Мы с Белкой молча попятились, пропуская старух в дом. Они зашли и прикрыли за собой дверь.
— Дует,— сказала первая.— Ступай сначала ты, Багиан, по старшинству только араку пьют.
— Кабы я знала, Гагулен, куда мне идти, я бы и не спросила тебя,— ответила другая.
— А вот сюда, Багиан, вот сюда,— Гагулен щёлкнула выключатель и толкнула дверь уборной.— Эти городские квартиры все одинаковы, не то что наши огороды.
Мы остались втроём. Гагулен поглядела по сторонам, потрогала обои, зевнула, прикрывая рот костлявой рукой, и спросила:
— Ты в какой класс ходишь?
Я ответил.
— А как тебя зовут?
Я ответил.
— А тебя как зовут? — спросила она Белку.
Белка ответила.
— А в какой класс ходишь ты?
Белка ещё не ходила в школу, но Гагулен этого не узнала, потому что Багиан уже вышла. Теперь мы стояли с Багиан. Она глубоко вздохнула, посмотрела по сторонам, потом на нас и улыбнулась.
— Меня зовут Иралан,— сказал я. Она приподняла брови и склонила голову набок, по-птичьи.
— Ишь ты, какое имя у тебя странное.
— А её Белка.
— Тоже очень хорошее имя. Молодцы. А где же ваши мама и папа?

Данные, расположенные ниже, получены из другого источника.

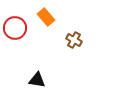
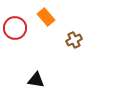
brown cross: rotated 35 degrees clockwise
black triangle: moved 1 px left
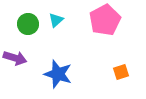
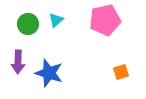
pink pentagon: rotated 16 degrees clockwise
purple arrow: moved 3 px right, 4 px down; rotated 75 degrees clockwise
blue star: moved 9 px left, 1 px up
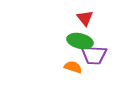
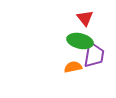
purple trapezoid: rotated 84 degrees counterclockwise
orange semicircle: rotated 30 degrees counterclockwise
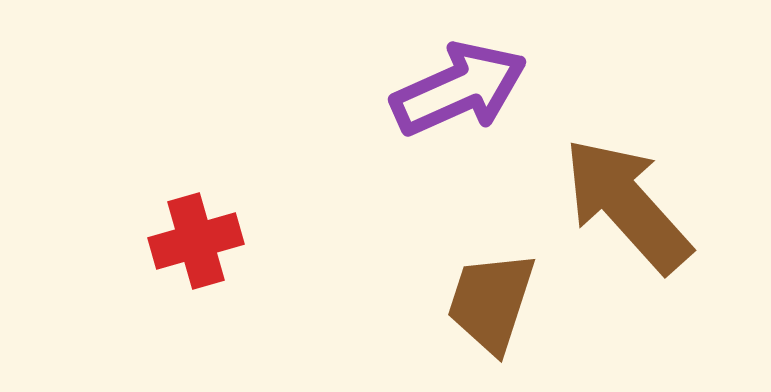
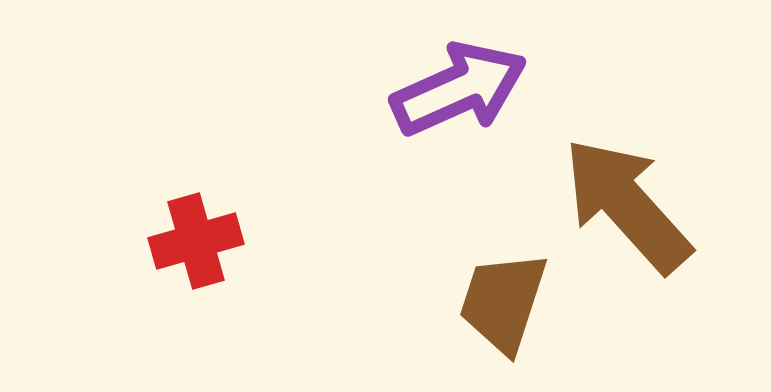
brown trapezoid: moved 12 px right
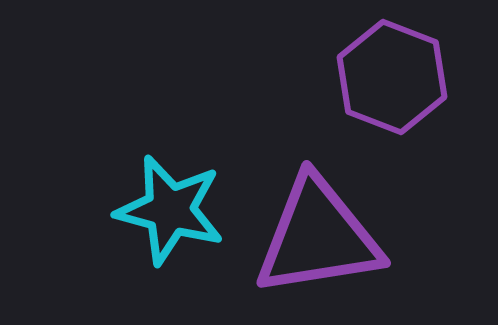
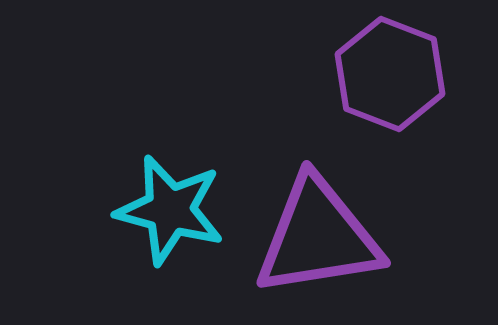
purple hexagon: moved 2 px left, 3 px up
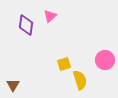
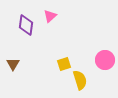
brown triangle: moved 21 px up
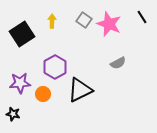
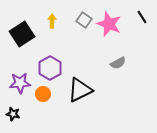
purple hexagon: moved 5 px left, 1 px down
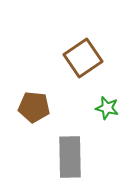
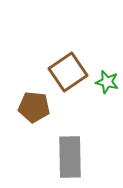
brown square: moved 15 px left, 14 px down
green star: moved 26 px up
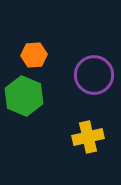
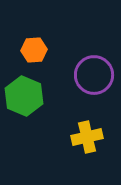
orange hexagon: moved 5 px up
yellow cross: moved 1 px left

— Они пошли на похороны,— сказала Белка.
— Как же, как же!.. Бедный Валерик! — она закопошилась в своих чёрных лохмотьях, достала откуда-то маленькую, в клетку, тряпочку, несколько раз сморкнулась, вытерла глаза и губы, оправила на голове платок, снова улыбнулась и спросила: — Скажите, а вы знали Валерика?
— Да,— сказала Белка,— и он нас тоже знал. Но он был больной и умер.

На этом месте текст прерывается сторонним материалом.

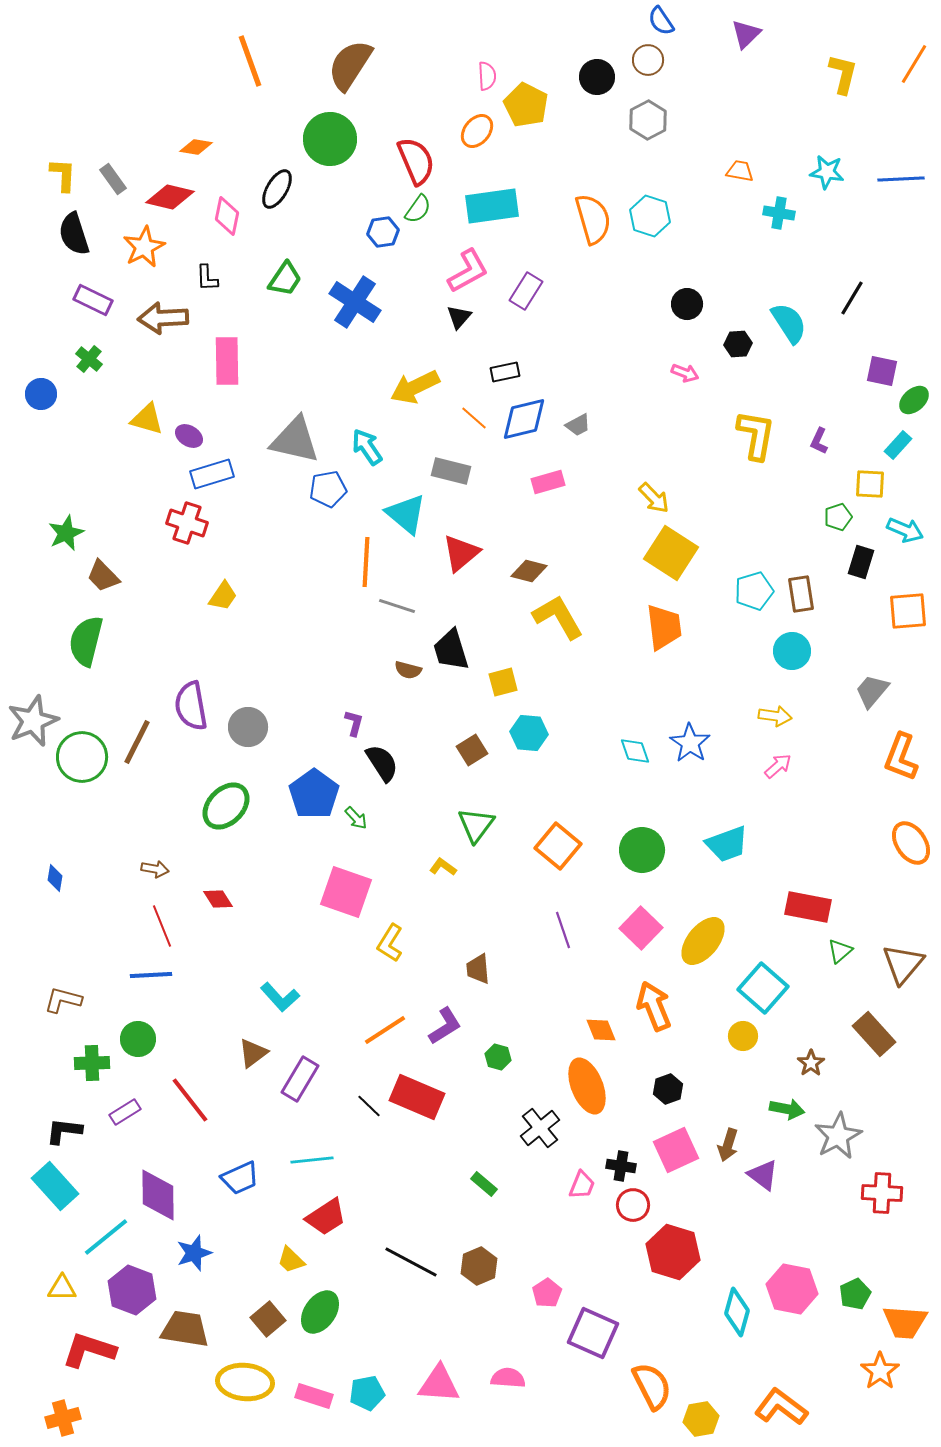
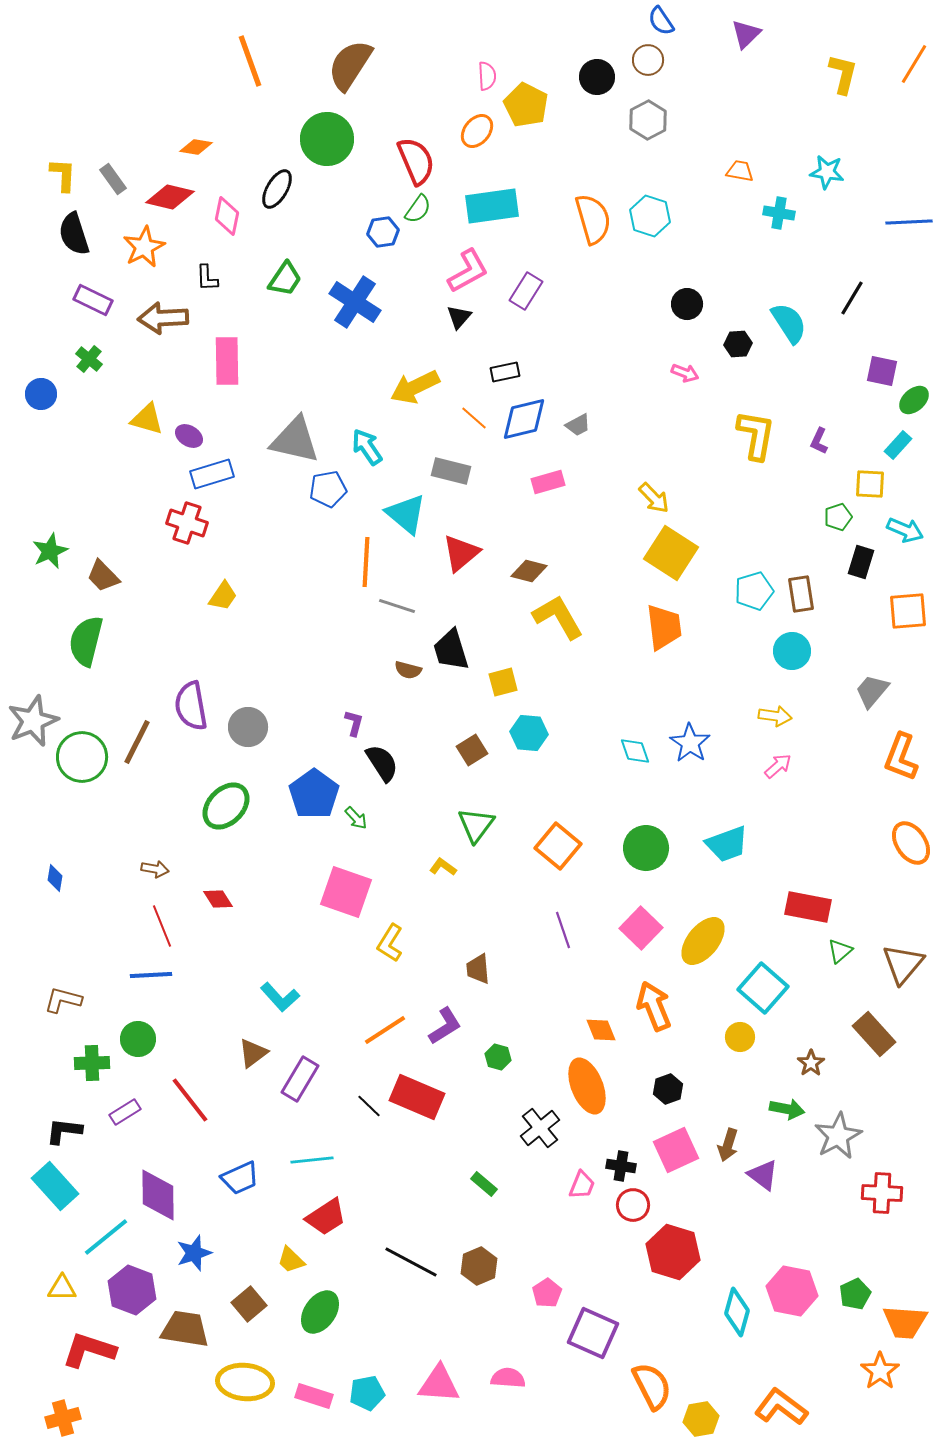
green circle at (330, 139): moved 3 px left
blue line at (901, 179): moved 8 px right, 43 px down
green star at (66, 533): moved 16 px left, 18 px down
green circle at (642, 850): moved 4 px right, 2 px up
yellow circle at (743, 1036): moved 3 px left, 1 px down
pink hexagon at (792, 1289): moved 2 px down
brown square at (268, 1319): moved 19 px left, 15 px up
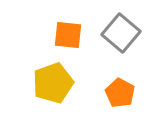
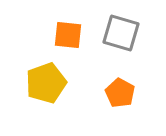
gray square: rotated 24 degrees counterclockwise
yellow pentagon: moved 7 px left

— Нам ещё рано ходить на похороны,— сказал я.
— Да, да, бедный, бедный Валерик! — вздохнула Багиан.
Вышла Гагулен и сказала:
— Теперь, солнышки мои, хорошенько заприте за нами дверь, и больше никому не открывайте. Кроме, конечно, мамы и папы.— И когда они уже спускались по ступеням, тихо добавила: — Какие хорошие дети, Багиан, не правда ли?.. Что же, намного ли Валерик был старше этого мальчика?..
6.
На дворе уже смеркалось, и мы с Белкой сильно заскучали по маме и папе. Мы не зажигали на кухне свет, чтобы из окна было видно улицу, и старались не оглядываться в грустный домашний сумрак. На холодильнике тикали принесённые из комнаты часы, но уже и стрелки растаяли в темноте, и Белка начинала робко кряхтеть и хныкать, прильнув к стеклу лицом, припухшим от впечатлений дня.

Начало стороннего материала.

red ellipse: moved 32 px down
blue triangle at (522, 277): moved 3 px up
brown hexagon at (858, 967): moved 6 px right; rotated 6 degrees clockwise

Но вот пришли мама и папа и зажгли свет сначала в прихожей, потом на кухне. Теперь вполне узнаваемым был весь мир, но стало немного жаль и давешних сумерек. По какому-то молчаливому уговору мы с Белкой ни слова не сказали о Багиан и Гагулен, и оба чувствовали так, как будто были связаны с ними клятвой и союзом, куда нет доступа даже родителям.
Время идёт; и нет клятвы, которой оно бы не простило. Потому что время идёт, и у него, как для памяти, нет разницы между большим и малым.
1. Так называется в народе один из старых районов Владикавказа, впервые заселенный русскими сектантами-молоканами (разновидность т. н. духовного христианства) в середине XIX века. (Прим. автора)
2. Оммен (осет.) — аминь. (Прим. автора.)